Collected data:
* * * * * * * * *
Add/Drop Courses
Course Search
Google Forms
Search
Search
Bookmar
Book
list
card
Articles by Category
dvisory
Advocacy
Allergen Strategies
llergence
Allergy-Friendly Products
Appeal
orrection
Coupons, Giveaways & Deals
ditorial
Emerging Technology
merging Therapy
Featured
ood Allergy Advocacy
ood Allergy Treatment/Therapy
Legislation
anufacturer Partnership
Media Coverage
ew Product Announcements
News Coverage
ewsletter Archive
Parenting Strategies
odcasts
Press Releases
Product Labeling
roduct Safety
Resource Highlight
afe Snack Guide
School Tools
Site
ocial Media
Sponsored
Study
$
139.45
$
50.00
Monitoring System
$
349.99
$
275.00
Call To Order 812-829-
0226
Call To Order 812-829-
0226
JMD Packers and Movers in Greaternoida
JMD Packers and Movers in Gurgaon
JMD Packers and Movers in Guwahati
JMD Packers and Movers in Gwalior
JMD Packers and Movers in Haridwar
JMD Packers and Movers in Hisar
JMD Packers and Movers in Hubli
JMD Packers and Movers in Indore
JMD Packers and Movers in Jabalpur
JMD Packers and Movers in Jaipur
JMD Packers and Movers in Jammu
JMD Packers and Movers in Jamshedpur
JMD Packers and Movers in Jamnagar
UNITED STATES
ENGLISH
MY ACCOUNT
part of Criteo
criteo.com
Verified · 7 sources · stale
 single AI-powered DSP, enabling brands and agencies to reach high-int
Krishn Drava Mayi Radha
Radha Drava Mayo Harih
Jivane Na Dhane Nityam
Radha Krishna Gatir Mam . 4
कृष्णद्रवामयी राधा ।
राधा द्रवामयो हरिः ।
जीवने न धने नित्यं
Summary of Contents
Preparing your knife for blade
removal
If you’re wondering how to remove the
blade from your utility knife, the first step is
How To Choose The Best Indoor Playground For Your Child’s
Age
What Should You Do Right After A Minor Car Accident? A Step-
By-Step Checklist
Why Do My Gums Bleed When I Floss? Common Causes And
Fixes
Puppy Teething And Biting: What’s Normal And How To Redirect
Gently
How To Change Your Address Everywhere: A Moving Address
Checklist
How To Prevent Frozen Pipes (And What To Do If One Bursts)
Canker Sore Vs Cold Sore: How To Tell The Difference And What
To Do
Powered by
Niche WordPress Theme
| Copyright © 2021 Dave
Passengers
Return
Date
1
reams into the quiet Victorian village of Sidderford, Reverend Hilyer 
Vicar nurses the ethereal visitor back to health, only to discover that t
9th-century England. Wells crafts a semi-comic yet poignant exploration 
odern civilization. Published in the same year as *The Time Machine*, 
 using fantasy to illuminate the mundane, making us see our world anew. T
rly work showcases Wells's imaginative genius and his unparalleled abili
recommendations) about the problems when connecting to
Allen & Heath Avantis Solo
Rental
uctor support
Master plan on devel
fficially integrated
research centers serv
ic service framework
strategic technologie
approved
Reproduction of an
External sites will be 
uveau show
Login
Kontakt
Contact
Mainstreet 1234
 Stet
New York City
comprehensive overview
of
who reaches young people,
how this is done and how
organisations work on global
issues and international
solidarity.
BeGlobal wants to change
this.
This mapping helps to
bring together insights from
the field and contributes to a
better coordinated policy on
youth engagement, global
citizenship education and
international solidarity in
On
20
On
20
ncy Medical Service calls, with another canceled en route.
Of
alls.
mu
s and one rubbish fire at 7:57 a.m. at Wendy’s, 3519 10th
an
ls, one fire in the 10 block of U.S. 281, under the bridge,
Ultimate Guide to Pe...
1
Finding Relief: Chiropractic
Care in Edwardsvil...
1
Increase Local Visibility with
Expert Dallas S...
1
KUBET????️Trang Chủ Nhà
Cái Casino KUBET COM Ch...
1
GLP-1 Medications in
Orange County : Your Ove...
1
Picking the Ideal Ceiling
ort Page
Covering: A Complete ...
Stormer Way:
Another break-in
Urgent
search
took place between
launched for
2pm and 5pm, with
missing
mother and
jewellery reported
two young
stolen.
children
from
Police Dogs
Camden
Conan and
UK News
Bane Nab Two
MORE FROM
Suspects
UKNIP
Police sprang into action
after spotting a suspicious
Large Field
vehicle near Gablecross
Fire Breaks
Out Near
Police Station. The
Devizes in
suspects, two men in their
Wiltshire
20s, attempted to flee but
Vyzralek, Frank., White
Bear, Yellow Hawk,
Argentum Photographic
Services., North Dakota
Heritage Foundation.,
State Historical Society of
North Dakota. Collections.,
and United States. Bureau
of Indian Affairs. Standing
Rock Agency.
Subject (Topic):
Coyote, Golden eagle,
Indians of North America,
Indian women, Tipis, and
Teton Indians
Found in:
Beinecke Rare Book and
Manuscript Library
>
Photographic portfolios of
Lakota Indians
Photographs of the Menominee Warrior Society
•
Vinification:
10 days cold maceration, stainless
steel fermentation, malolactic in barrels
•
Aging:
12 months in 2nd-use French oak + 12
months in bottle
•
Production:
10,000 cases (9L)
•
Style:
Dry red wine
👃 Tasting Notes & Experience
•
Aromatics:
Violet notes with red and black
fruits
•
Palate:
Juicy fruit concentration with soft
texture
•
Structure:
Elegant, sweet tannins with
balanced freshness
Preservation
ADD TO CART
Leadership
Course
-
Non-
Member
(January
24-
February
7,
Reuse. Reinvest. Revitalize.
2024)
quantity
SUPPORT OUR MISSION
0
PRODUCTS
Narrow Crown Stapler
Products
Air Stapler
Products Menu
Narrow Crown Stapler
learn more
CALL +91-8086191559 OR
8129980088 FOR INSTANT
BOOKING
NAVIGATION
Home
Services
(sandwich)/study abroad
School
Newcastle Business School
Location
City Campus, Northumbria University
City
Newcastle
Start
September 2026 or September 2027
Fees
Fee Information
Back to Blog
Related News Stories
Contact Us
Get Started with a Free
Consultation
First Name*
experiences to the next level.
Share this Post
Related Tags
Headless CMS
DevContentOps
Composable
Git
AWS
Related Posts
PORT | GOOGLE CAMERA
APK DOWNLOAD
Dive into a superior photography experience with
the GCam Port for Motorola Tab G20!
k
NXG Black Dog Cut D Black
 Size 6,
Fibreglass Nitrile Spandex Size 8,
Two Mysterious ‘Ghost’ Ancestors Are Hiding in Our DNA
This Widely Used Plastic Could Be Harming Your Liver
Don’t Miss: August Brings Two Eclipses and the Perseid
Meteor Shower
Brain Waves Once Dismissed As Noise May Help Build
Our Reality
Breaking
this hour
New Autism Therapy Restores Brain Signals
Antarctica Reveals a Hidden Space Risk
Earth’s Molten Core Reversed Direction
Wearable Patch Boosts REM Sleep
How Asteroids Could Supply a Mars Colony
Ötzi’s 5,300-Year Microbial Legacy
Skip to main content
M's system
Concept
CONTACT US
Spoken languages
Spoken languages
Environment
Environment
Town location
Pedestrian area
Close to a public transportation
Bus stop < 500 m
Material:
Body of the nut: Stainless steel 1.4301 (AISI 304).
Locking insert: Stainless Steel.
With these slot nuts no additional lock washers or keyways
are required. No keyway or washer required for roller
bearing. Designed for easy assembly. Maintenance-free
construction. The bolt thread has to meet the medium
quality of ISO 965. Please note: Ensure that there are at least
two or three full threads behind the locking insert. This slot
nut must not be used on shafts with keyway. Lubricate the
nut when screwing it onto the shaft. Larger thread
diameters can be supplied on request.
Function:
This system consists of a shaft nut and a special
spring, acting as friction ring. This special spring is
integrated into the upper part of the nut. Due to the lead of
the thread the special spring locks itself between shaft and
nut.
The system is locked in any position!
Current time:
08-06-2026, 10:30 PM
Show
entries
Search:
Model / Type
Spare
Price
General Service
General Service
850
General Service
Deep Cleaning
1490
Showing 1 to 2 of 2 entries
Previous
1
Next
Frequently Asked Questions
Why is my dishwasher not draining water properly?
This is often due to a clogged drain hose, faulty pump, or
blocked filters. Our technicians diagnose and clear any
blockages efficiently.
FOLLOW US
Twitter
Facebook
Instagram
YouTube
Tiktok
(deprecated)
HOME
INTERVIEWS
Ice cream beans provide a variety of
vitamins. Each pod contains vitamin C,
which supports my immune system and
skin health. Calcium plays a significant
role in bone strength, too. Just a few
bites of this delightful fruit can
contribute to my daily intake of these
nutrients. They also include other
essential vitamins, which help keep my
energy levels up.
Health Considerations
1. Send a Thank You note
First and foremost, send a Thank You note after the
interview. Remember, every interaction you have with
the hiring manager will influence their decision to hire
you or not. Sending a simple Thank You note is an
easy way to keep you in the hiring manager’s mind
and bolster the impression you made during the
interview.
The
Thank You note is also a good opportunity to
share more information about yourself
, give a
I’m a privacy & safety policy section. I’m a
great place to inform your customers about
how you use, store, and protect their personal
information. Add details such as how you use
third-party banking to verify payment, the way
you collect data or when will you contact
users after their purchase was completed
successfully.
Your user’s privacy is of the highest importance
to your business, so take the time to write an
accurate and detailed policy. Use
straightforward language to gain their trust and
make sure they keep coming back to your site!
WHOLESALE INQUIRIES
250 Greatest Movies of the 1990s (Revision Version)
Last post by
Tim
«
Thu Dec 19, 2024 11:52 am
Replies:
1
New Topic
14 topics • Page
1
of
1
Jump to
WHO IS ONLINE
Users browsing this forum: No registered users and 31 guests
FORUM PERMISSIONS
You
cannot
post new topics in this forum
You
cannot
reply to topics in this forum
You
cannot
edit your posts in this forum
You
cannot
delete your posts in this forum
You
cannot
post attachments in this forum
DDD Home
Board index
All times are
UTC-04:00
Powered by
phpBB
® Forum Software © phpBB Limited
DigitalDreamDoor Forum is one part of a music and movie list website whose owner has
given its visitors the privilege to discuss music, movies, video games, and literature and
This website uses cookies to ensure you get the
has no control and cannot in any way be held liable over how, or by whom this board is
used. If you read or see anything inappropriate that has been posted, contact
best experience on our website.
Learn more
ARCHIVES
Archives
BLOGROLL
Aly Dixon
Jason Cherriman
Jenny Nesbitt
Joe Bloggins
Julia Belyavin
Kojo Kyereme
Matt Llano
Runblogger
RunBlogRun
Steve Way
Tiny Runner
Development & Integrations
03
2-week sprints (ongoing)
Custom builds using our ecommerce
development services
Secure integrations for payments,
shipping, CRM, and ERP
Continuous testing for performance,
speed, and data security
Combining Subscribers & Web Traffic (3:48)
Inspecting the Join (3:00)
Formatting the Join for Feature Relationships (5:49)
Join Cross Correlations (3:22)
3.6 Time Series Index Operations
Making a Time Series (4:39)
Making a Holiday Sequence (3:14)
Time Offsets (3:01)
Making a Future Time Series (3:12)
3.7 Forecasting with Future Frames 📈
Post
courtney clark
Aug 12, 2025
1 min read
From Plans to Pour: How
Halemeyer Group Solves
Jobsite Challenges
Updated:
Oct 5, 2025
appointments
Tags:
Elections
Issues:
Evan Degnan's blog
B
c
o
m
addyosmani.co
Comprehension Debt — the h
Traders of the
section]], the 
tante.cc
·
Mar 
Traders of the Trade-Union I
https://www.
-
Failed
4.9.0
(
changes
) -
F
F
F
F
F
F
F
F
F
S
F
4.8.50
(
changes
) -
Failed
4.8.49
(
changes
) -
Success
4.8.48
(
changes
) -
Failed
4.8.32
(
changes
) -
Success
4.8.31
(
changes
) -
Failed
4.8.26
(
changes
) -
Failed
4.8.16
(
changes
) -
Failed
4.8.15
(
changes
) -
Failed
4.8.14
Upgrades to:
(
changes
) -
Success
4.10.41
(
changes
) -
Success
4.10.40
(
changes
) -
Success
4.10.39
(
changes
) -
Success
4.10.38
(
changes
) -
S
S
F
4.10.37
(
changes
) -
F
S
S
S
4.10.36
* * * * * * * * *
_PROBLEM TO WORK ON_
Search the entries above for "website". Return every line that has it.

_OUTPUT BELOW_
DigitalDreamDoor Forum is one part of a music and movie list website whose owner has
This website uses cookies to ensure you get the
best experience on our website.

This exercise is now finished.